Les coudes sur la table, la tête dans ses mains, Jacques écoute jusqu’au bout ma confession sans l’interrompre. De temps en temps, je le vois qui frissonne et je l’entends dire : « Pauvre petit ! pauvre petit ! »

Quand j’ai fini, il se lève, me prend les mains et me dit d’une voix douce qui tremble : « L’abbé Germane avait raison vois-tu ! Daniel, tu es un enfant, un petit enfant incapable d’aller seul dans la vie, et tu as bien fait de te réfugier près de moi. Dès aujourd’hui tu n’es plus seulement mon frère, tu es mon fils aussi, et puisque notre mère est loin, c’est moi qui la remplacerai. Le veux-tu ? dis, Daniel ! Veux-tu que je sois ta mère Jacques ? Je ne t’ennuierai pas beaucoup, tu verras. Tout ce que je te demande, c’est de me laisser toujours marcher à côté de toi et de te tenir la main. Avec cela, tu peux être tranquille et regarder la vie en face, comme un homme : elle ne te mangera pas. »
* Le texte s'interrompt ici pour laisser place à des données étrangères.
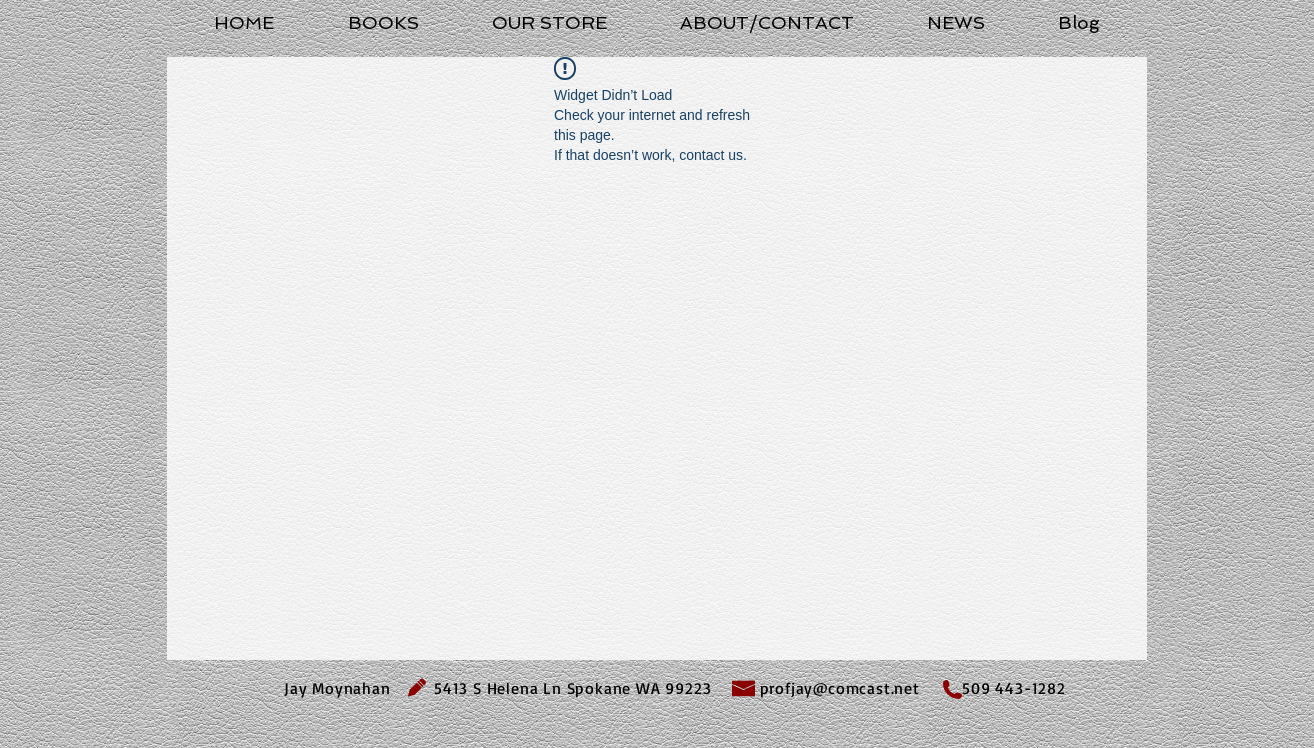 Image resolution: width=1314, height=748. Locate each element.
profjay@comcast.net (840, 688) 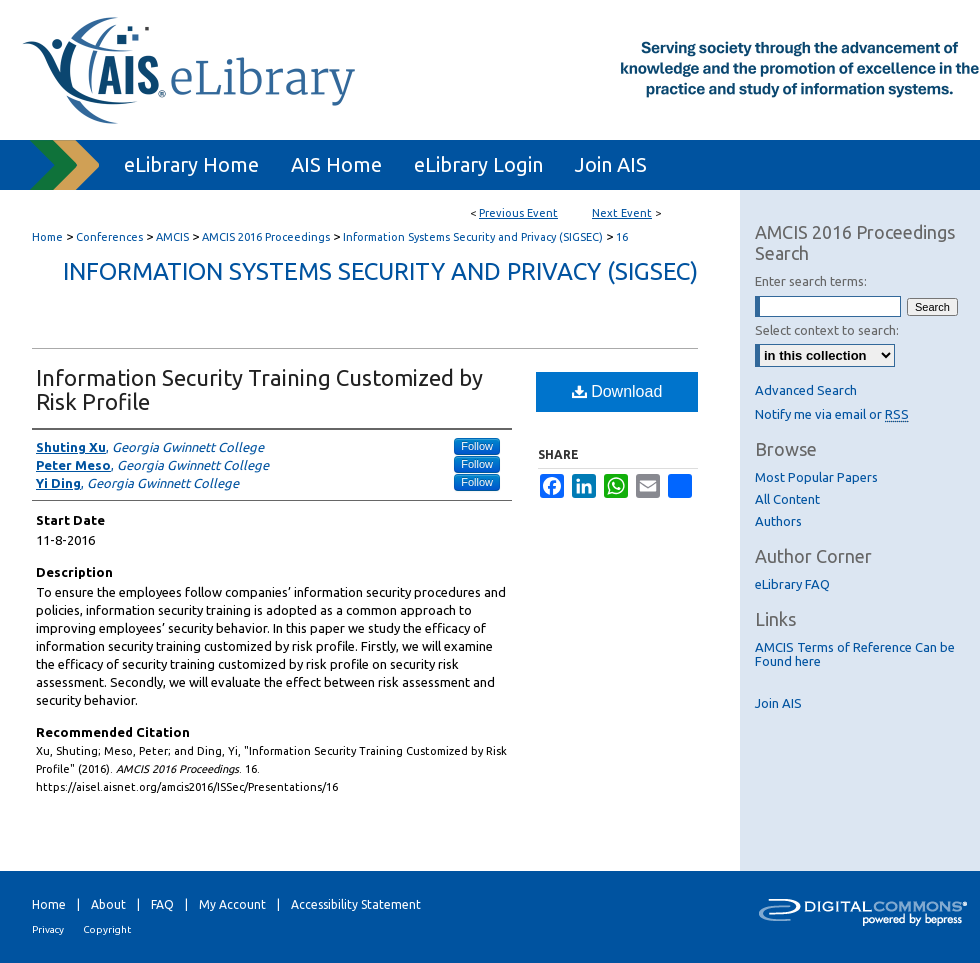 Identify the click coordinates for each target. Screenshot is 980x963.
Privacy (48, 929)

Pour toute réponse, je lui saute au cou : — « Ô ma mère Jacques, que tu es bon ! » — Et me voilà pleurant à chaudes larmes sans pouvoir m’arrêter, tout à fait comme l’ancien Jacques, de Lyon. Le Jacques d’aujourd’hui ne pleure plus, lui ; la citerne est à sec, comme il dit. Quoi qu’il arrive, il ne pleurera plus jamais.